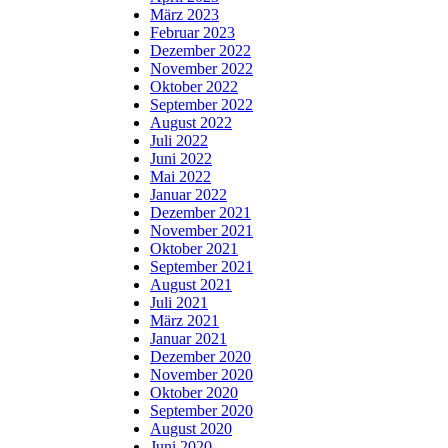
März 2023
Februar 2023
Dezember 2022
November 2022
Oktober 2022
September 2022
August 2022
Juli 2022
Juni 2022
Mai 2022
Januar 2022
Dezember 2021
November 2021
Oktober 2021
September 2021
August 2021
Juli 2021
März 2021
Januar 2021
Dezember 2020
November 2020
Oktober 2020
September 2020
August 2020
Juni 2020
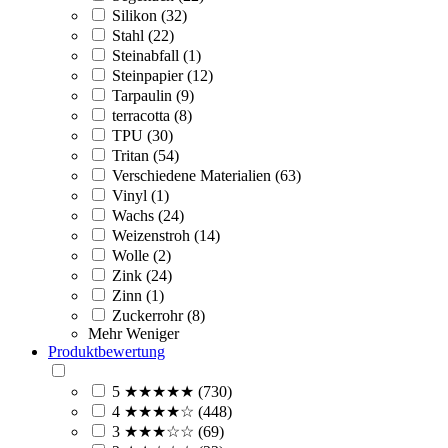
Silikon (32)
Stahl (22)
Steinabfall (1)
Steinpapier (12)
Tarpaulin (9)
terracotta (8)
TPU (30)
Tritan (54)
Verschiedene Materialien (63)
Vinyl (1)
Wachs (24)
Weizenstroh (14)
Wolle (2)
Zink (24)
Zinn (1)
Zuckerrohr (8)
Mehr
Weniger
Produktbewertung
5 ★★★★★ (730)
4 ★★★★☆ (448)
3 ★★★☆☆ (69)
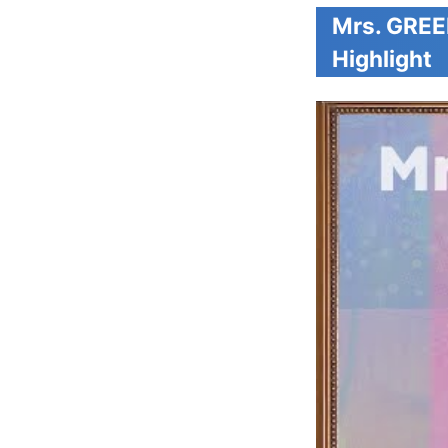
Mrs. G
Highlight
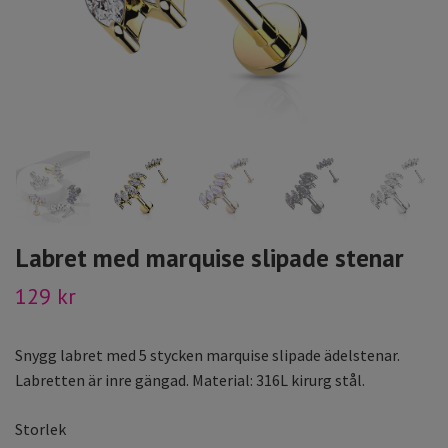
Labret med marquise slipade stenar
129 kr
Snygg labret med 5 stycken marquise slipade ädelstenar.
Labretten är inre gängad. Material: 316L kirurg stål.
Storlek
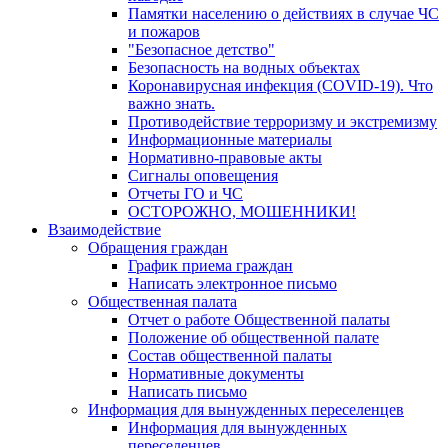
Памятки населению о действиях в случае ЧС
и пожаров
"Безопасное детство"
Безопасность на водных объектах
Коронавирусная инфекция (COVID-19). Что
важно знать.
Противодействие терроризму и экстремизму
Информационные материалы
Нормативно-правовые акты
Сигналы оповещения
Отчеты ГО и ЧС
ОСТОРОЖНО, МОШЕННИКИ!
Взаимодействие
Обращения граждан
График приема граждан
Написать электронное письмо
Общественная палата
Отчет о работе Общественной палаты
Положение об общественной палате
Состав общественной палаты
Нормативные документы
Написать письмо
Информация для вынужденных переселенцев
Информация для вынужденных
переселенцев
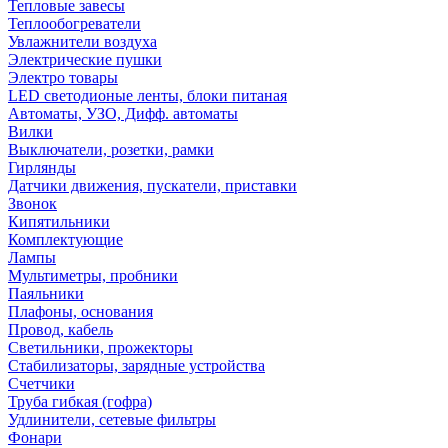
Тепловые завесы
Теплообогреватели
Увлажнители воздуха
Электрические пушки
Электро товары
LED светодионые ленты, блоки питаная
Автоматы, УЗО, Дифф. автоматы
Вилки
Выключатели, розетки, рамки
Гирлянды
Датчики движения, пускатели, приставки
Звонок
Кипятильники
Комплектующие
Лампы
Мультиметры, пробники
Паяльники
Плафоны, основания
Провод, кабель
Светильники, прожекторы
Стабилизаторы, зарядные устройства
Счетчики
Труба гибкая (гофра)
Удлинители, сетевые фильтры
Фонари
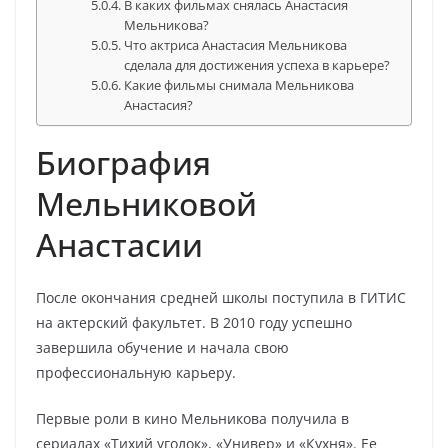
В каких фильмах снялась Анастасия
Мельникова?
Что актриса Анастасия Мельникова
сделала для достижения успеха в карьере?
Какие фильмы снимала Мельникова
Анастасия?
Биография
Мельниковой
Анастасии
После окончания средней школы поступила в ГИТИС
на актерский факультет. В 2010 году успешно
завершила обучение и начала свою
профессиональную карьеру.
Первые роли в кино Мельникова получила в
сериалах «Тихий уголок», «Универ» и «Кухня». Ее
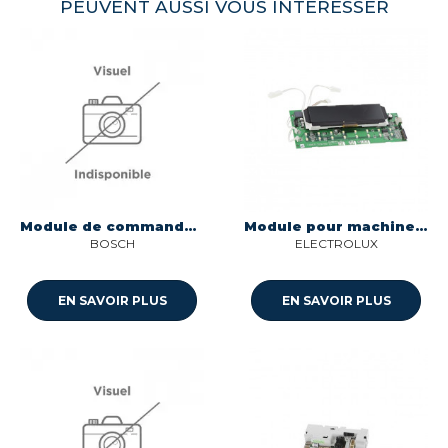
PEUVENT AUSSI VOUS INTÉRESSER
Module de commande programme pour machine a cafe Bosch 12032240
Module pour machine a cafe Aeg 405539337
BOSCH
ELECTROLUX
EN SAVOIR PLUS
EN SAVOIR PLUS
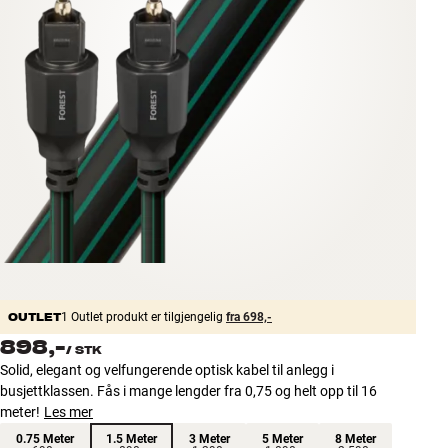
Tilbehør
INSPIRASJON
MERKER
NYHETER
TILBUD
Finn Butikk
Kundeservice
Logg inn
OUTLET
1 Outlet produkt er tilgjengelig
fra 698,-
Kundeservice
898,-
/
STK
Bygg med lyd
Solid, elegant og velfungerende optisk kabel til anlegg i
busjettklassen. Fås i mange lengder fra 0,75 og helt opp til 16
meter!
Les mer
0.75 Meter
1.5 Meter
3 Meter
5 Meter
8 Meter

● ● ●

PROBLEM TO SOLVE.
Check each line above for the word "August" and copy every line that has it.

EXERCISE OUTPUT.
August 2022
August 2021
August 2020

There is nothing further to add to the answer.